### RECORDS SUPPLIED ###

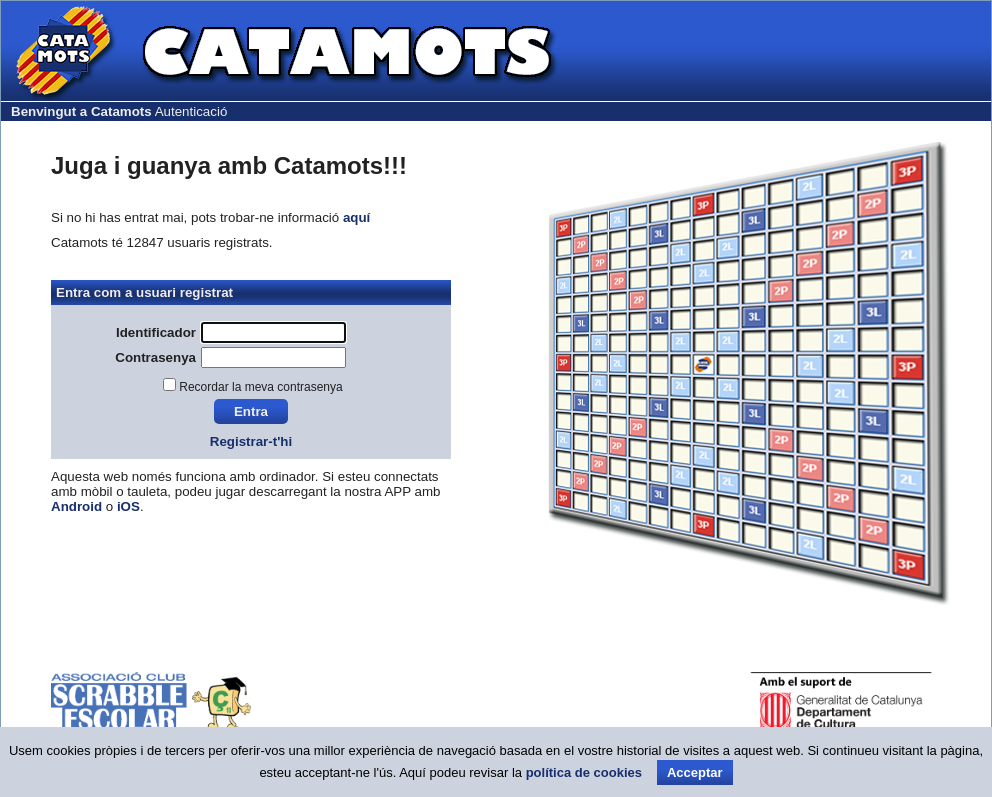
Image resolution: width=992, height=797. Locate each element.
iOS (128, 506)
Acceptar (695, 772)
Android (76, 506)
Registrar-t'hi (251, 441)
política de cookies (584, 772)
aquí (356, 217)
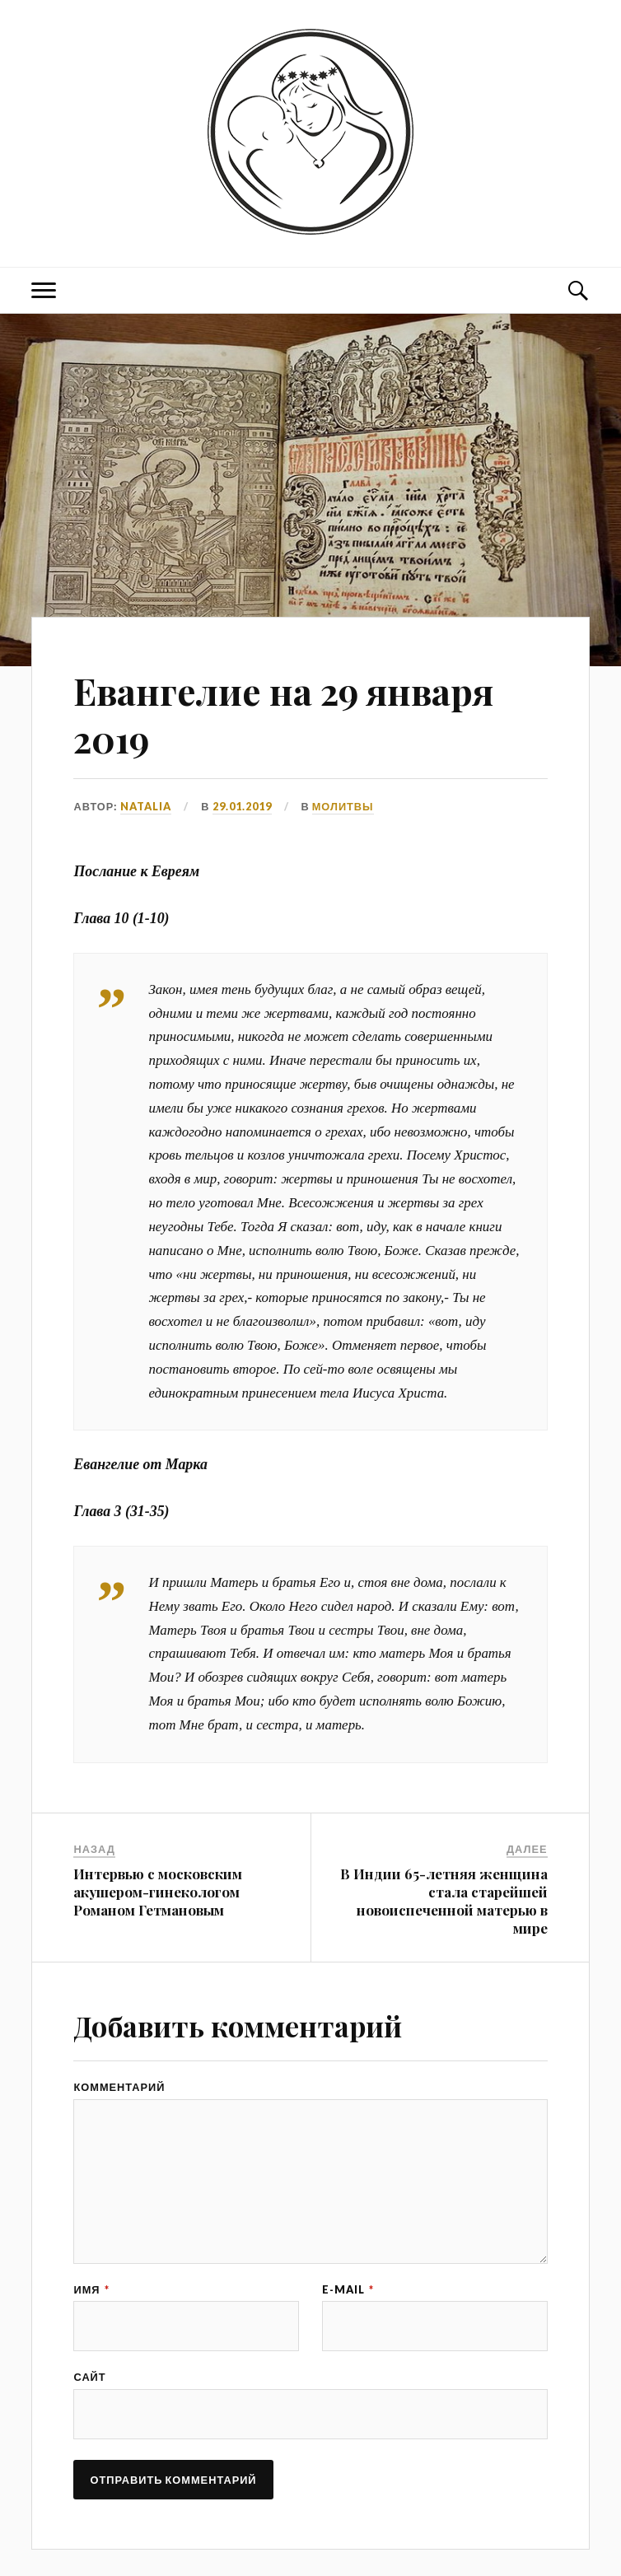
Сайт (89, 2377)
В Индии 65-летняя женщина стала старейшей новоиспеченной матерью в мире (444, 1900)
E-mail (348, 2289)
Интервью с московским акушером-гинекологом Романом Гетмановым (157, 1891)
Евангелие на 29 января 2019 (283, 714)
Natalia (145, 806)
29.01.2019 (242, 806)
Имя (91, 2289)
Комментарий (119, 2087)
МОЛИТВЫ (343, 806)
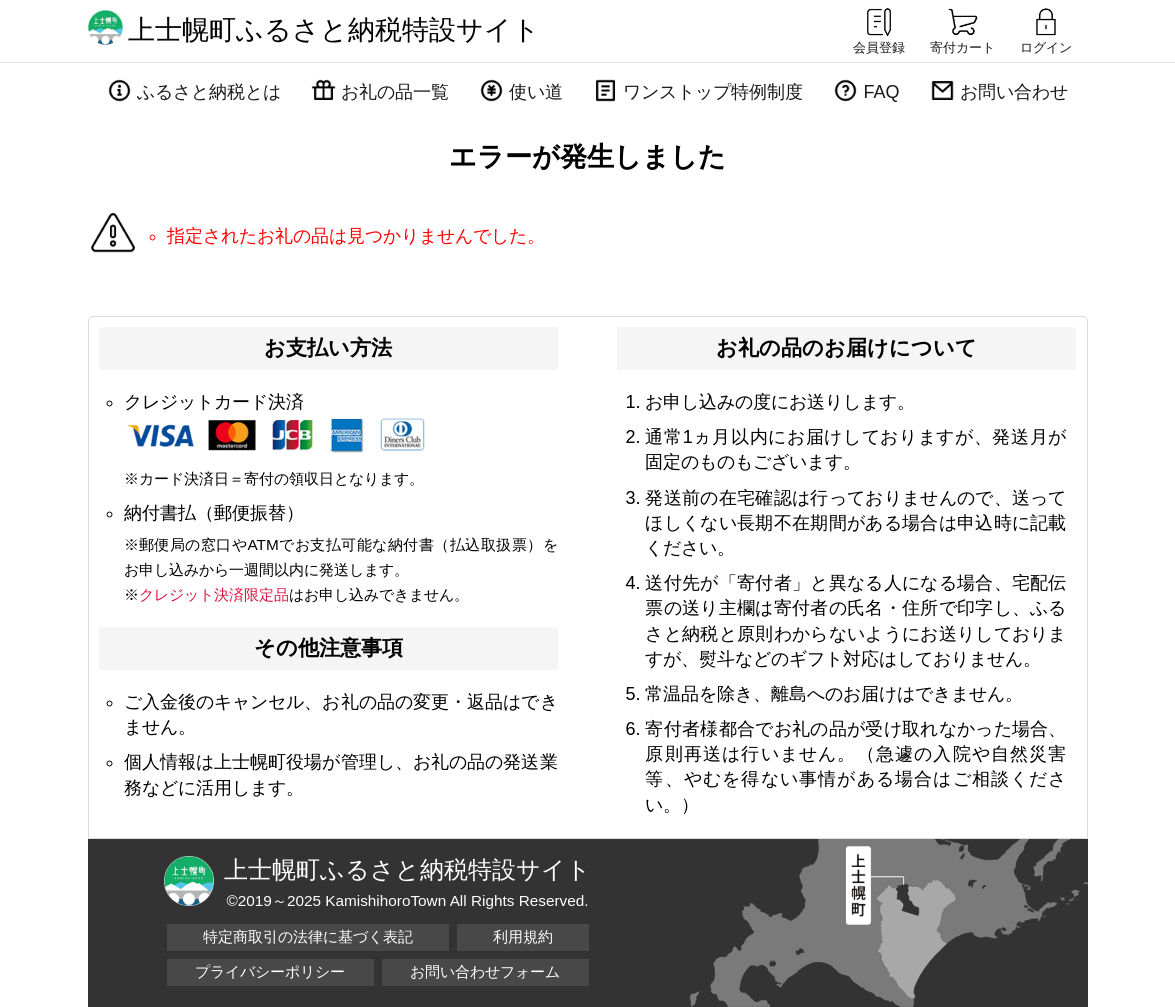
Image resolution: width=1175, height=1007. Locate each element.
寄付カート (962, 30)
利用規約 (523, 936)
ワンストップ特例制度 (713, 92)
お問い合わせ (1014, 92)
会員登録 (879, 30)
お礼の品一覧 (395, 92)
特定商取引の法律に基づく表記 (308, 936)
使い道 (536, 92)
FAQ (881, 92)
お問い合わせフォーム (485, 971)
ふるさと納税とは (209, 92)
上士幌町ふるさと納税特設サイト (334, 30)
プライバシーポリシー (270, 971)
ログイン (1046, 30)
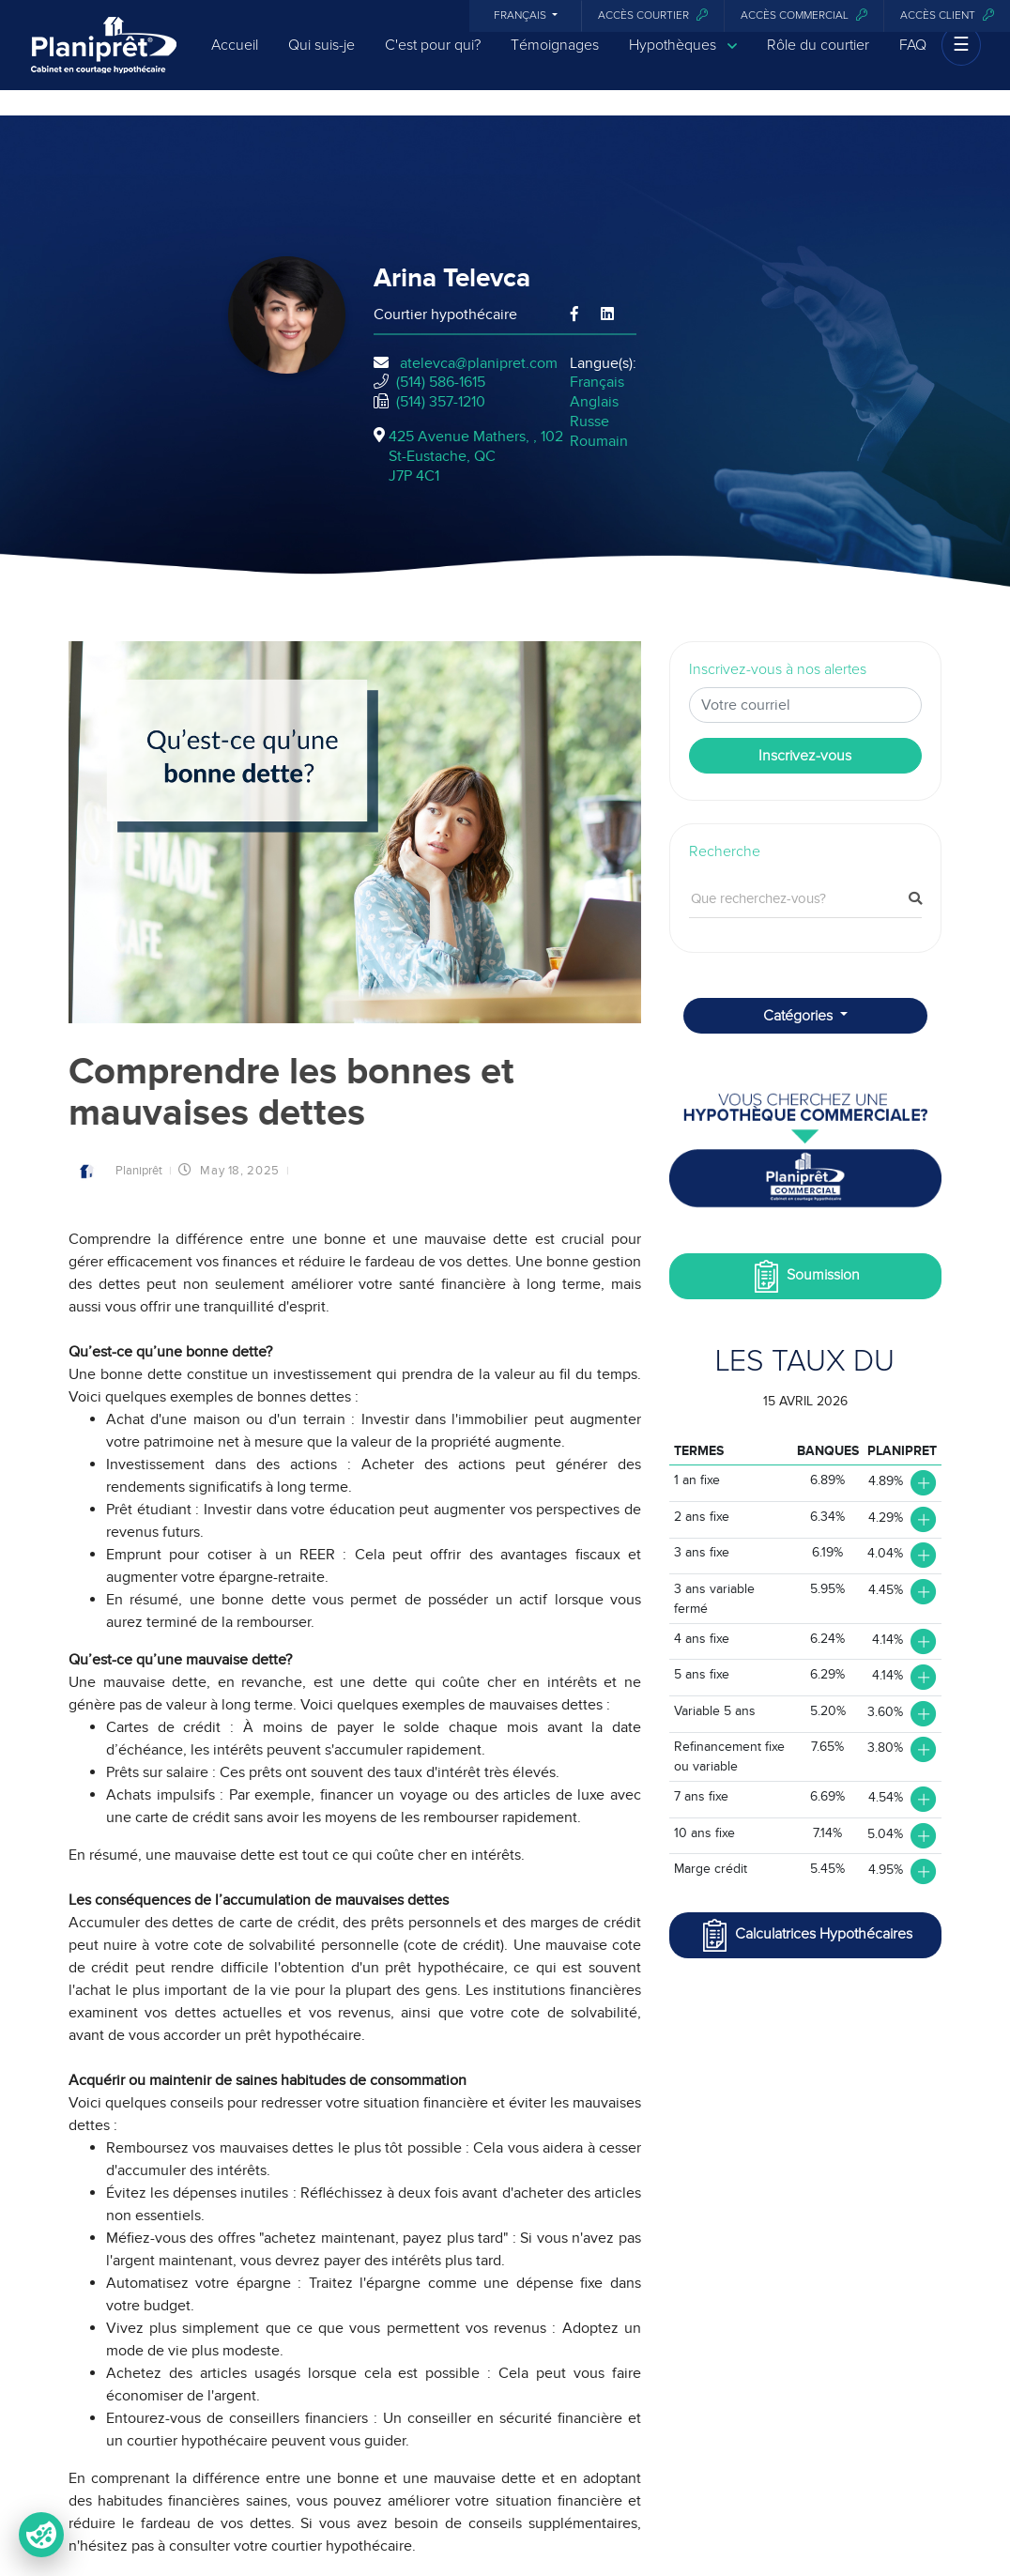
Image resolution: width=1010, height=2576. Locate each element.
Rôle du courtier (818, 58)
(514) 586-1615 (440, 382)
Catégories (799, 1015)
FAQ (912, 58)
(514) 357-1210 (440, 401)
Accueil (234, 58)
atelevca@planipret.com (479, 363)
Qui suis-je (321, 58)
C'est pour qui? (433, 58)
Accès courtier (653, 15)
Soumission (805, 1276)
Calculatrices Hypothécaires (805, 1935)
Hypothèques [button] (683, 59)
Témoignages (555, 58)
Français (521, 16)
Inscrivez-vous (804, 755)
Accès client (947, 15)
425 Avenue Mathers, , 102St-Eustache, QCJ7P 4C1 (476, 456)
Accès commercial (804, 15)
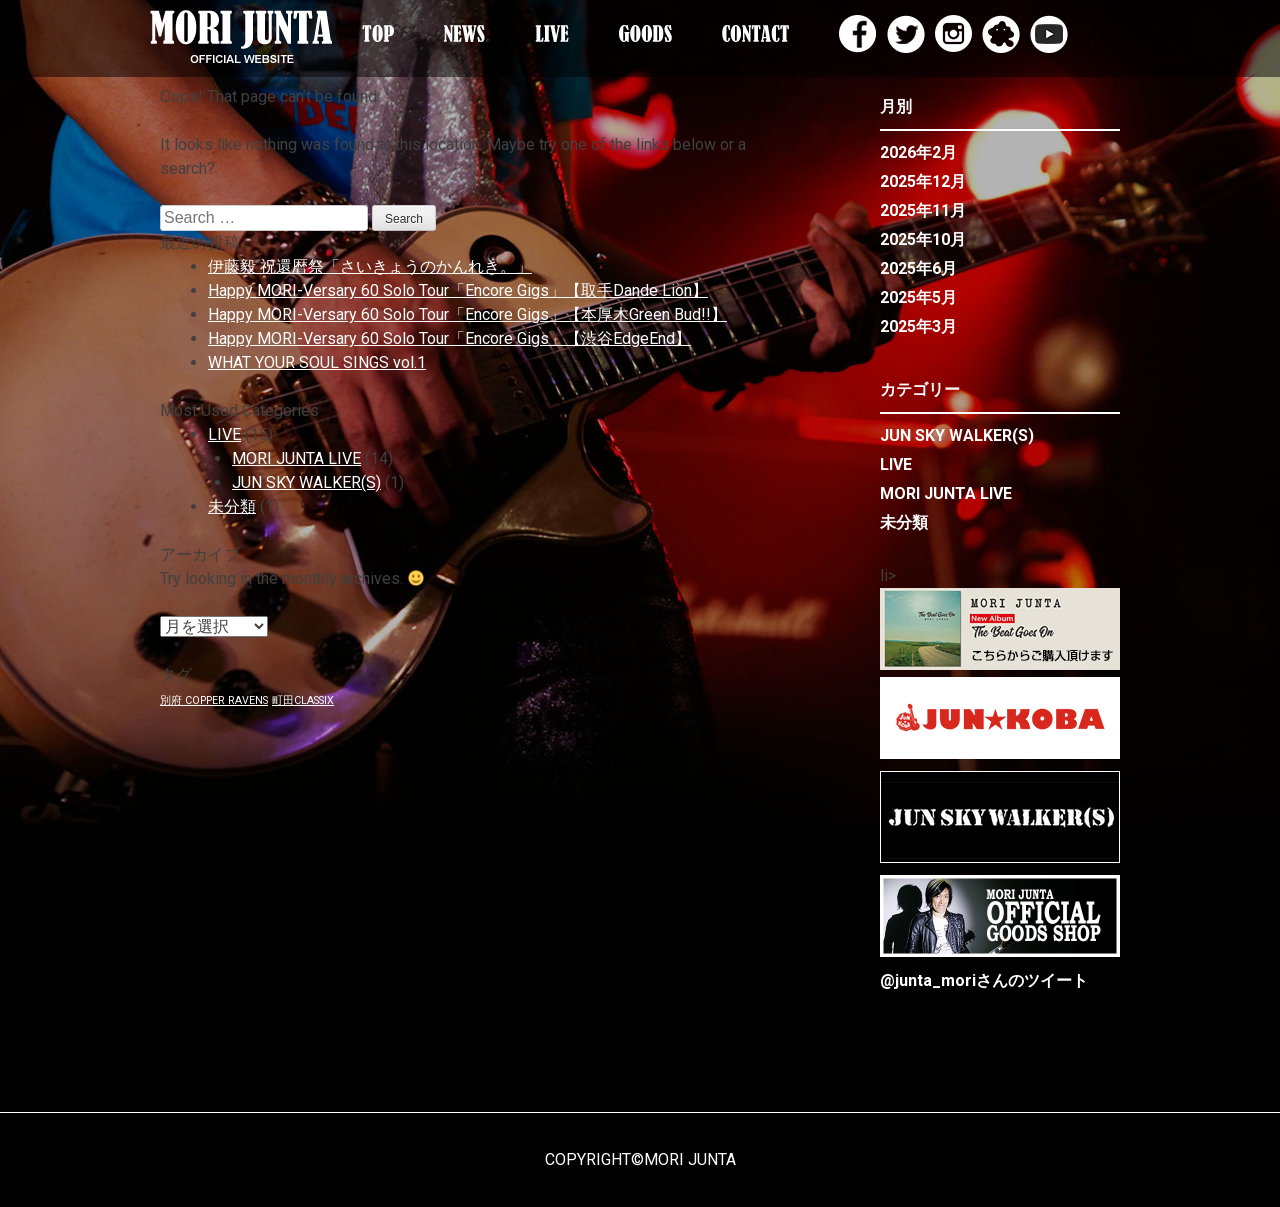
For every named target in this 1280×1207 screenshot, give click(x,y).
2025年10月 (923, 239)
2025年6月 (918, 268)
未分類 (232, 506)
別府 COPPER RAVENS (214, 700)
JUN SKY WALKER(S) (306, 482)
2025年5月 (918, 297)
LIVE (224, 434)
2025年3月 (918, 326)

###

→ PROBLEM TO WORK ON
Could you reproduce the records above exactly, leaving out every picture?

→ OUTPUT BELOW
Image resolution: width=992, height=797. Locate each element.
iOS (128, 506)
Acceptar (695, 772)
Android (76, 506)
Registrar-t'hi (251, 441)
política de cookies (584, 772)
aquí (356, 217)
Сайт (89, 2377)
В Индии 65-летняя женщина стала старейшей новоиспеченной матерью в мире (444, 1900)
E-mail (348, 2289)
Интервью с московским акушером-гинекологом Романом Гетмановым (157, 1891)
Евангелие на 29 января 2019 (283, 714)
Natalia (145, 806)
29.01.2019 (242, 806)
Имя (91, 2289)
Комментарий (119, 2087)
МОЛИТВЫ (343, 806)
Image resolution: width=1175, height=1007. Locate each element.
寄付カート (962, 30)
利用規約 (523, 936)
ワンストップ特例制度 (713, 92)
お問い合わせ (1014, 92)
会員登録 (879, 30)
お礼の品一覧 (395, 92)
特定商取引の法律に基づく表記 (308, 936)
使い道 (536, 92)
FAQ (881, 92)
お問い合わせフォーム (485, 971)
ふるさと納税とは (209, 92)
上士幌町ふるさと納税特設サイト (334, 30)
プライバシーポリシー (270, 971)
ログイン (1046, 30)
Image resolution: width=1010, height=2576. Locate each element.
Rôle du courtier (818, 58)
(514) 586-1615 (440, 382)
Catégories (799, 1015)
FAQ (912, 58)
(514) 357-1210 (440, 401)
Accueil (234, 58)
atelevca@planipret.com (479, 363)
Qui suis-je (321, 58)
C'est pour qui? (433, 58)
Accès courtier (653, 15)
Soumission (805, 1276)
Calculatrices Hypothécaires (805, 1935)
Hypothèques [button] (683, 59)
Témoignages (555, 58)
Français (521, 16)
Inscrivez-vous (804, 755)
Accès client (947, 15)
425 Avenue Mathers, , 102St-Eustache, QCJ7P 4C1 (476, 456)
Accès commercial (804, 15)
For every named target in this 1280×1207 screenshot, give click(x,y).
2025年10月 (923, 239)
2025年6月 (918, 268)
未分類 (232, 506)
別府 COPPER RAVENS (214, 700)
JUN SKY WALKER(S) (306, 482)
2025年5月 (918, 297)
LIVE (224, 434)
2025年3月 (918, 326)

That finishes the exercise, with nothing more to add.